Kusama told Buzzfeed about one marketing suggestion that would’ve seen the studio host an amateur porn site to promote the film. And she asked why the promotional materials were entirely fixated on how hot the title character was, she and Cody received an email neither will ever forget. It “wasn’t even grammatically correct,” Cody told the outlet. “The response said, ‘Jennifer sexy, she steal your boyfriend.’ As if a caveman had written it. So that’s what we were dealing with.”

“In those conversations, I was like, Oh, OK, we are seeing either we made a movie that they see completely differently, or what’s in front of them is something they don’t want to see,” Kusama said of her meetings with marketing. “And at the time it was painful, but now I’m realizing this is evident of the world at large.”

So of course, when the movie was sold as “Twilight for boys,” as Roger Ebert referred to it, and what was shown in the theaters was truly the antithesis of that, it’s little wonder critics and audience alike responded with a resounding, “WTF is this?!”

However, there was another element at play when Jennifer’s Body made its way to theaters a decade ago. Namely, the frankly misogynistic way both Fox and Cody were treated by both the media and the internet at large.

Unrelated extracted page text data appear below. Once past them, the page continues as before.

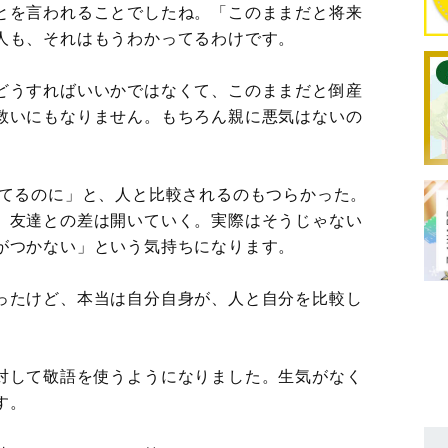
とを言われることでしたね。「このままだと将来
人も、それはもうわかってるわけです。
どうすればいいかではなくて、このままだと倒産
救いにもなりません。もちろん親に悪気はないの
ってるのに」と、人と比較されるのもつらかった。
、友達との差は開いていく。実際はそうじゃない
がつかない」という気持ちになります。
ったけど、本当は自分自身が、人と自分を比較し
対して敬語を使うようになりました。生気がなく
す。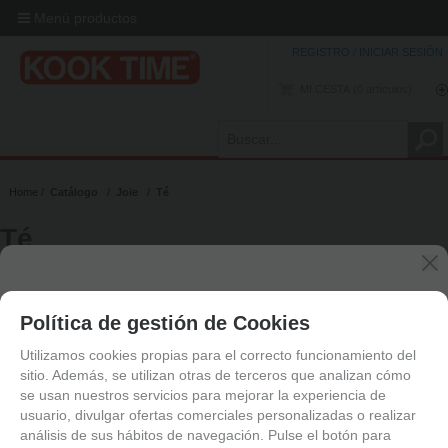
Menú productos
REGISTRO
/
INICIAR SESIÓN
MI CESTA
0
artículos
Home
Catálogo
Joie
Té
Té
Política de gestión de Cookies
mostrando
1
al
1
de
1
Utilizamos cookies propias para el correcto funcionamiento del
sitio. Además, se utilizan otras de terceros que analizan cómo
se usan nuestros servicios para mejorar la experiencia de
usuario, divulgar ofertas comerciales personalizadas o realizar
análisis de sus hábitos de navegación. Pulse el botón para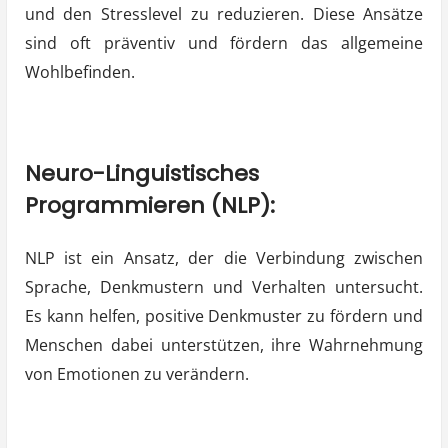
und den Stresslevel zu reduzieren. Diese Ansätze
sind oft präventiv und fördern das allgemeine
Wohlbefinden.
Neuro-Linguistisches
Programmieren (NLP):
NLP ist ein Ansatz, der die Verbindung zwischen
Sprache, Denkmustern und Verhalten untersucht.
Es kann helfen, positive Denkmuster zu fördern und
Menschen dabei unterstützen, ihre Wahrnehmung
von Emotionen zu verändern.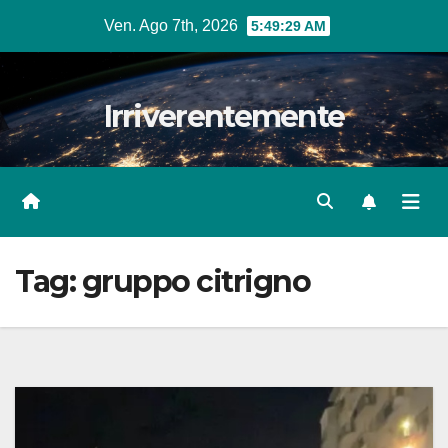
Salta
Ven. Ago 7th, 2026
5:49:30 AM
al
contenuto
Irriverentemente
Tag:
gruppo citrigno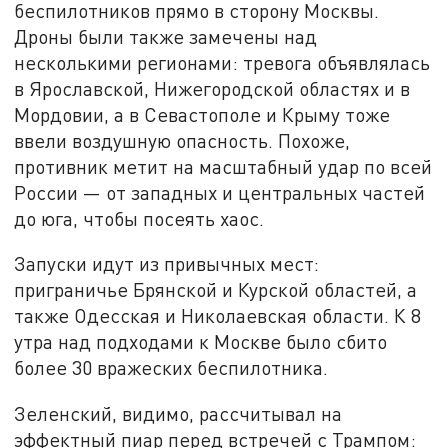
беспилотников прямо в сторону Москвы.
Дроны были также замечены над
несколькими регионами: тревога объявлялась
в Ярославской, Нижегородской областях и в
Мордовии, а в Севастополе и Крыму тоже
ввели воздушную опасность. Похоже,
противник метит на масштабный удар по всей
России — от западных и центральных частей
до юга, чтобы посеять хаос.
Запуски идут из привычных мест:
приграничье Брянской и Курской областей, а
также Одесская и Николаевская области. К 8
утра над подходами к Москве было сбито
более 30 вражеских беспилотника.
Зеленский, видимо, рассчитывал на
эффектный пиар перед встречей с Трампом: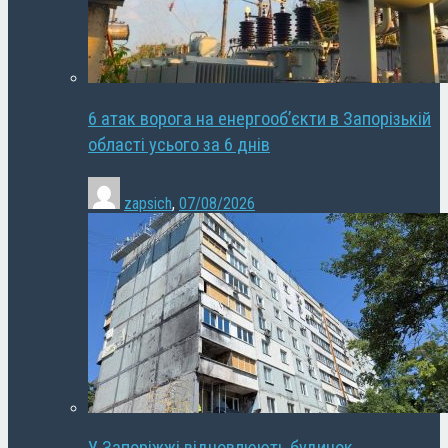
6 атак ворога на енергооб’єкти в Запорізькій
області усього за 6 днів
zapsich
,
07/08/2026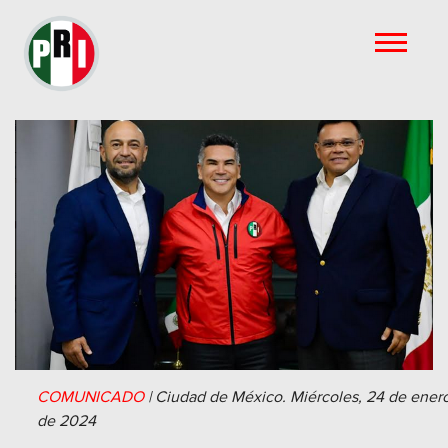
COMUNICADO
|
Ciudad de México.
Miércoles, 24 de ener
de 2024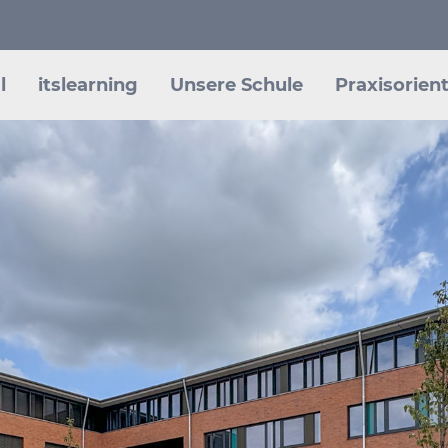
l
itslearning
Unsere Schule
Praxisorient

Both were coming off career highs, which meant that both were ripe for the takedown.

“The movie was ahead of its time, and while I think there is an argument to be made that it may not have been marketed appropriately, I genuinely don’t believe people were ready for a movie like that at that time in our society and culture,” Fox told Buzzfeed in statement sent through her representative. “I also think that the film may have been overshadowed by the unrelenting vampiric nature of the media’s relationship to me at that time. I’m glad that we’ve seen a shift in the collective conscious and now people are able to retroactively appreciate it.”

Speaking with Variety this month, Fox opened up a bit more about the film’s failed promo. “A lot of the marketing hinged on'”Megan Fox is sexy, come see this movie.’ And the movie wasn’t about that,” she noted. “The movie was actually about mis-marketing, about people focusing on something and missing the point, about sexualizing somebody who doesn’t want to be sexualized, about all of these other things, about powerlessness as young girls and women and nobody was ready to hear that.”

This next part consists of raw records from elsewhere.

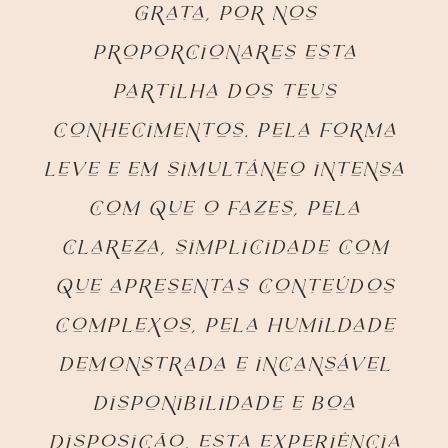
grata, por nos
proporcionares esta
partilha dos teus
conhecimentos. Pela forma
leve e em simultâneo intensa
com que o fazes, pela
clareza, simplicidade com
que apresentas conteúdos
complexos, pela humildade
demonstrada e incansável
disponibilidade e boa
disposição, esta experiência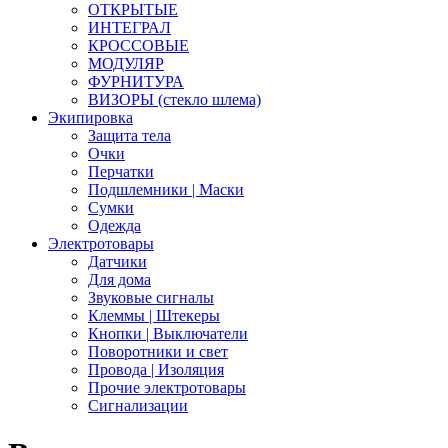
ОТКРЫТЫЕ
ИНТЕГРАЛ
КРОССОВЫЕ
МОДУЛЯР
ФУРНИТУРА
ВИЗОРЫ (стекло шлема)
Экипировка
Защита тела
Очки
Перчатки
Подшлемники | Маски
Сумки
Одежда
Электротовары
Датчики
Для дома
Звуковые сигналы
Клеммы | Штекеры
Кнопки | Выключатели
Поворотники и свет
Провода | Изоляция
Прочие электротовары
Сигнализации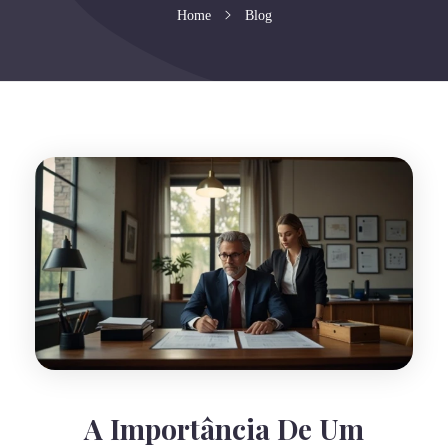
Home
Blog
A Importância De Um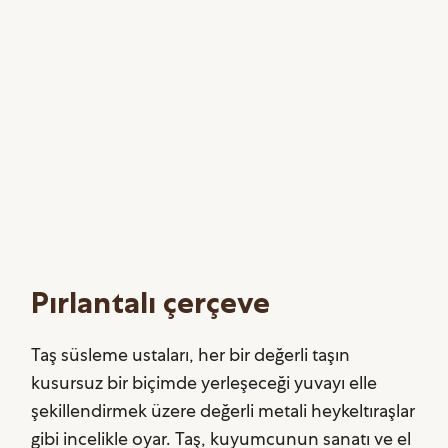
Pırlantalı çerçeve
Taş süsleme ustaları, her bir değerli taşın
kusursuz bir biçimde yerleşeceği yuvayı elle
şekillendirmek üzere değerli metali heykeltıraşlar
gibi incelikle oyar. Taş, kuyumcunun sanatı ve el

But now, it seems, they finally are. (If only it were available to easily stream literally anywhere.)

While Cody remains, understandably, a bit perturbed about how the culture a decade ago failed her film—”People constantly talk about how underrated it is now, and I’m like, ‘Why didn’t anybody go see it at the time?’ I’m salty,” she told Buzzfeed last year. “I could have made more movies like Jennifer’s Body if people had actually f–king gone or had been positive about it”—Kusama’s thoughts on it 10 years later sound downright zen.

“I guess over the years, people finally connected to it and I’m so happy that they did,” she told Variety. “Of course it was heartbreaking to see the movie be perceived as a failure when I was so proud of it and I think Diablo was so proud of it and Megan and Amanda and Adam [Brody] and Johnny [Simmons,] we were all so happy with it.”

She continued, “To have it be kind of slammed, of course that’s painful, but I think when I look at a lot of the movies I love, they weren’t considered successes, and that’s ok, you know. It’s really awesome to know that people are rediscovering the film or discovering it for the first time. I’m gonna sound awfully old, but it warms my heart, it seriously warms my heart.”

Now what do we have to do to make sure it’s not another decade before Jennifer’s Body is finally available to stream somewhere?